One of the inner islands of the Bay, Motuarohia offers tropical tranquillity including crystal clear waters, sandy beaches, stunning walking tracks and educational underwater trails for divers. The reserve offers good fishing opportunities on both sides of the island, while during mid to high tide the Twin Lagoons become natural swimming pools, safe for children and ideal for snorkelling.
The island is rich in both Māori and European history. The first occupation of the island was likely from the earliest Polynesian settlement periods. Prehistoric Māori thrived in the island environment and this can be seen throughout the archaeological sites.
In 1769, Captain Cook anchored the Endeavour just off the island in what is now known as Cook’s Cove. Reportedly there were 200-300 Maori on the island, and he and his crew were involved in a small conflict ending in gunfire.
From 1839 onwards, Motuarohia became known as Roberton Island named after John Roberton, a former whaling ship captain who purchased the island from Ngapuhi chiefs. A year later, he died in a boating accident, and his wife and an employee named Thomas Bull farmed the island.
Then in 1841 the island's peace was shattered by a brutal mass murder. Maketū Wharetōtara, the 17-year-old son of Ngāpuhi chief Ruhe, worked on Roberton's farm. After physical and verbal abuse by Thomas Bull and Elizabeth Roberton, he killed Bull, Roberton, her two children and another girl - granddaughter of the Ngāpuhi leader Rewa.
Maketū Wharetōtara was the first person to be legally executed in New Zealand, making Motuarohia an important part of the country's history... for all the wrong reasons.
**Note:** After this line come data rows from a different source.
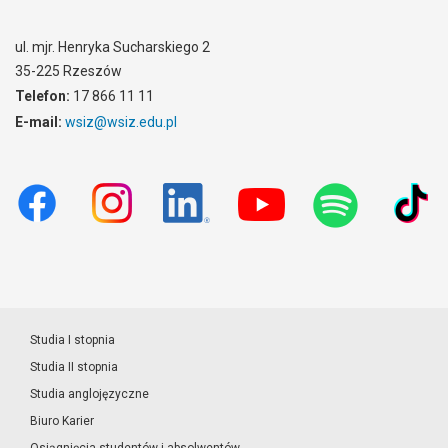
ul. mjr. Henryka Sucharskiego 2
35-225 Rzeszów
Telefon:
17 866 11 11
E-mail:
wsiz@wsiz.edu.pl
Studia I stopnia
Studia II stopnia
Studia anglojęzyczne
Biuro Karier
Osiągnięcia studentów i absolwentów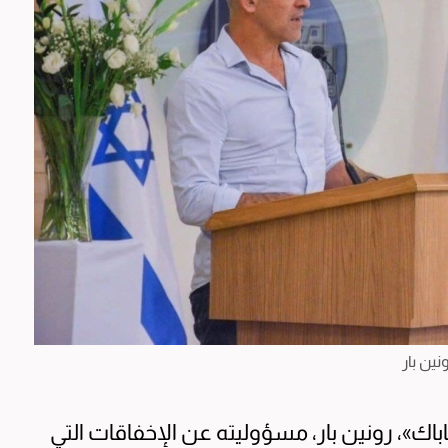
نين بار
باك»، رونين بار، مسؤوليته عن الإخفاقات التي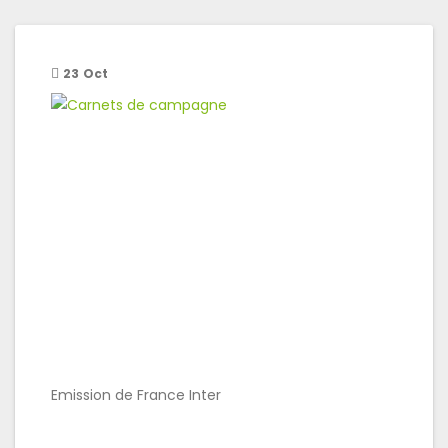
23
Oct
Emission de France Inter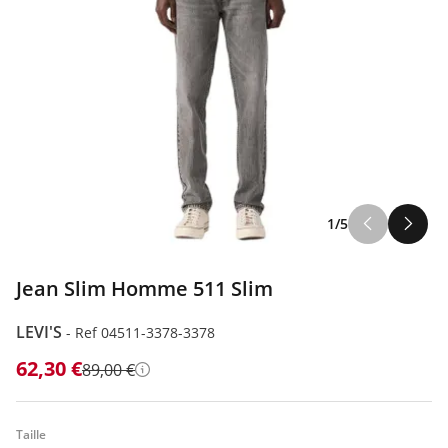
1/5
Jean Slim Homme 511 Slim
LEVI'S
-
Ref 04511-3378-3378
62,30 €
89,00 €
Détails
Taille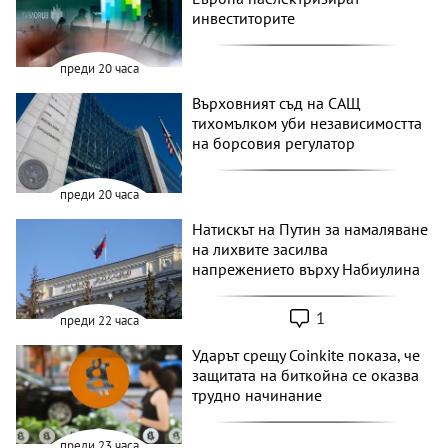
инвеститорите
преди 20 часа
Върховният съд на САЩ
тихомълком уби независимостта
на борсовия регулатор
преди 20 часа
Натискът на Путин за намаляване
на лихвите засилва
напрежението върху Набиулина
1
преди 22 часа
Ударът срещу Coinkite показа, че
защитата на биткойна се оказва
трудно начинание
преди 23 часа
Since then, the island has passed through private ownership many times. In 1979, the central section of the island came under the care of the Department of Conservation. DoC is carrying out pest eradication on the island as part of Project Island Song. Other conservation work includes looking after resident North Island brown kiwi and NZ dotterel nest protection during the breeding season.